FIG. 1 is a flow chart of a fast on-board darkness image enhancement method in accordance with an embodiment;
FIG. 2 is a graph of gamma adaptation and conventional gamma conversion in an embodiment;
fig. 3 is a diagram showing a comparison of the adaptive gamma transformation and the conventional gamma (α=2.2) transformation according to the embodiment;
FIG. 4 is a graph showing experimental comparison results of the enhancement of an input image by using the existing reference method and the method of the present invention in the specific embodiment.
Detailed Description
The invention will be further described with reference to specific embodiments, and advantages and features of the invention will become apparent from the description. These examples are merely exemplary and do not limit the scope of the invention in any way. It will be understood by those skilled in the art that various changes and substitutions of details and forms of the technical solution of the present invention may be made without departing from the spirit and scope of the present invention, but these changes and substitutions fall within the scope of the present invention.

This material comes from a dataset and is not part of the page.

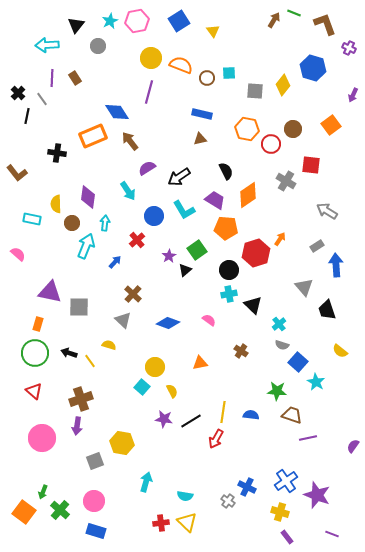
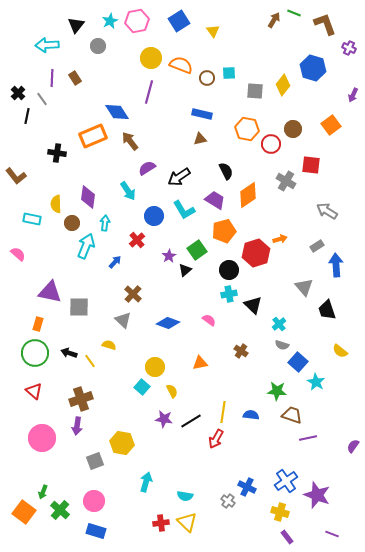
brown L-shape at (17, 173): moved 1 px left, 3 px down
orange pentagon at (226, 228): moved 2 px left, 3 px down; rotated 20 degrees counterclockwise
orange arrow at (280, 239): rotated 40 degrees clockwise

In order to overcome the defect that the calculation efficiency and the performance cannot be achieved when the traditional method is adopted to enhance the brightness of the dim light image, the embodiment discloses a rapid airborne dim light image enhancement method. The following describes, by way of specific example, a fast airborne darkness image enhancement method, as shown in fig. 1, which includes the following steps:
step 1: the input RGB image is converted into HSV space through color space transformation, a V channel brightness component I (namely a single channel image I) is extracted in the HSV space, and the method provided by the invention is implemented on the single channel image I, namely brightness enhancement is implemented on a dark light area with insufficient brightness.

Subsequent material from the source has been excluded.